Despite Volatility, U.S. Growth Leadership Persists

August 4, 2015

Sailboat_GoldenGateMarkets were volatile in July. During the first two weeks, major stock indexes touched both their lows and highs for this year, but most markets ended the month up handsomely and gained enough to make up for June’s losses.

The S&P 500 index gained 2.3% last month, EAFE was up 2.0%, the DJIA gained 0.6%. Small caps lagged (the Russell 2000 lost 1.1%), and emerging markets were negative.

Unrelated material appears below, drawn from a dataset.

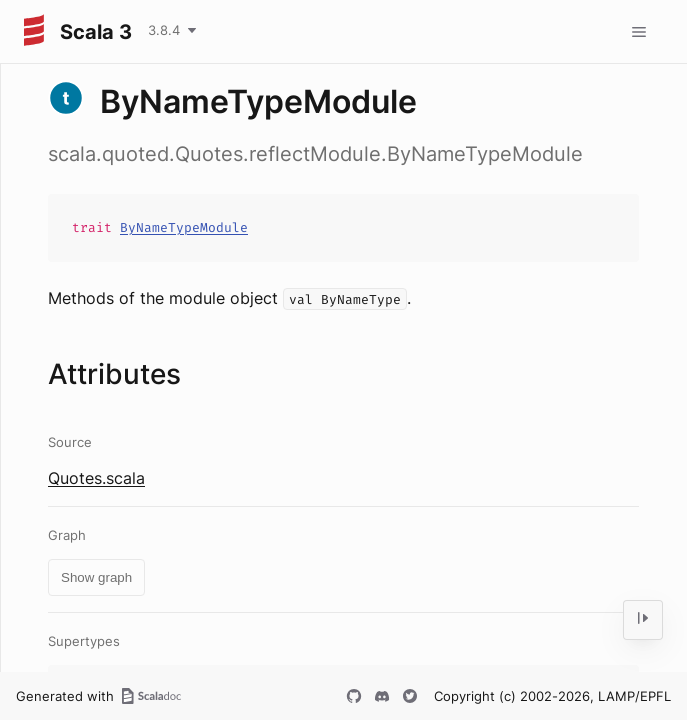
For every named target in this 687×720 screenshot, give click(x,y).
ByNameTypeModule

These major indexes have essentially traded sideways all year, up or down no more than 3%. But as always, some areas have done far better than others. About 20% of the stocks in the S&P 500 are down more than 20% this year to date, and nearly half are flat or down. Some pundits cite this as a sign of weakness, but we see leadership as opportunity. While half the S&P 500 is flat or down, the other half is up, and that’s where Upgrading is focused.

What’s Working

Despite market zig zags, leadership has been remarkably consistent. U.S. markets rebounded strongly in July. Within the U.S., growth led value, and large- and mid-cap stocks outpaced small caps.

Among diversified funds, large-cap U.S. growth funds such as Brown Advisory Sustainable Growth (BAWAX) and Vanguard US Growth (VWUSX) are top ranked. (BAWAX was one of the four sustainble responsible investing funds we profiled here.) More aggressive mid-cap growth funds like AMG Brandywine (BRWIX) and tech-heavy funds like PowerShares QQQ (QQQ) have also been bringing in good relative returns. Health care and biotech continue to be the top sector funds along with retail and homebuilder funds.

Fixed Income

Bonds improved in July, but not all bond funds benefited. The Fed decided at its recent meeting not to raise rates, but left open the likelihood of a rate hike in either September or December. Rates were down slightly on the month and this favored government and agency bonds, though corporate bonds rose as well.

High yields lost about 0.5%, but some funds (particularly those avoiding the energy sector) held on to gains. World bond funds were also mixed: some lost almost 1%, but those that are currency hedged bounced nicely off weakness.